Acordei com o cheiro a antisséptico e o som suave de um monitor cardíaco.
Estava num quarto de hospital privado.
A luz do sol entrava pela janela, mas o meu mundo estava escuro.
Uma enfermeira entrou, o seu sorriso gentil não alcançava os olhos.
"Sra. Clara, que bom que acordou. A senhora teve um aborto espontâneo. O stress e o choque..."
Ela não precisou de terminar. Eu sabia.
O meu pai e o meu bebé. Perdi-os ambos no mesmo dia.
A porta abriu-se e Miguel entrou.
Ele tinha a expressão de um homem profundamente preocupado, uma máscara que ele usava tão bem.

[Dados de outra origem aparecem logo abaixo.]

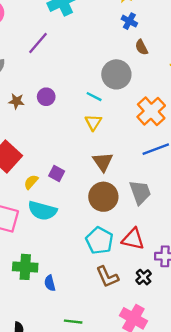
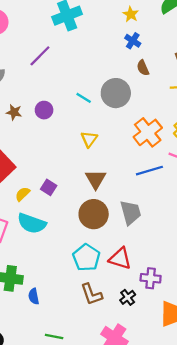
cyan line: (94, 97) -> (84, 98), moved

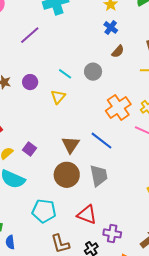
brown semicircle: (143, 68) -> (118, 51), turned -120
gray circle: (116, 93) -> (93, 72), size x0.7
yellow triangle: (89, 139) -> (58, 97), moved
blue line: (149, 171) -> (101, 141), moved, turned 50
cyan pentagon: (86, 258) -> (44, 211), moved, turned -30

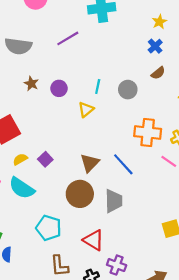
cyan line: (65, 74) -> (98, 86), turned 56
orange cross: (118, 107) -> (148, 132), turned 30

Sentou-se na beira da minha cama, tentando pegar na minha mão.
Afastei-a.
"Clara, meu amor, eu sinto muito", disse ele, a sua voz um sussurro ensaiado.
"A Sofia é uma benfeitora muito importante para o hospital. A doação dela vai construir uma nova ala pediátrica. Eu não podia simplesmente sair."
Ele fez uma pausa, à espera que eu compreendesse.
"O teu pai... a condição dele era muito grave. Mesmo que eu estivesse lá, as probabilidades eram mínimas."
Ele estava a desculpar a sua negligência, a minimizar a minha perda.
"Não fales do meu pai", disse eu, a minha voz vazia de qualquer emoção.
Ele suspirou, uma demonstração de paciência forçada.
"Olha, foi uma tragédia horrível. Mas nós vamos superar isto. Descansa, recupera. Depois, podemos tentar ter outro bebé."
Outro bebé.
Como se o filho que perdi fosse uma coisa substituível.
Virei a cabeça para ele, o meu olhar tão frio que ele recuou ligeiramente.
"Miguel."
"Sim, querida?"
"Eu quero o divórcio."
As palavras saíram calmas, claras e inabaláveis.
O choque no rosto dele foi real, desta vez. A máscara caiu, revelando o homem egoísta por baixo.
"O quê? Não sejas ridícula. Estás em choque. Não sabes o que estás a dizer."
"Eu nunca tive tanta certeza de nada na minha vida."
Ele levantou-se, a sua postura a mudar de preocupada para zangada.
"Estás a culpar-me por isto? Depois de tudo o que eu faço por nós? Pela minha carreira?"
"A tua carreira", repeti eu, a palavra a saber a cinzas na minha boca. "Foi por isso que o meu pai morreu."
"Isso não é justo!"
"Justo?", a minha voz subiu pela primeira vez. "Tu deixaste o meu pai morrer para flertares com uma atriz por causa de um pulso torcido. E por causa disso, eu perdi o nosso filho. Não me fales de justiça."
O silêncio no quarto era pesado, quebrado apenas pelo som do monitor cardíaco a marcar o meu coração partido.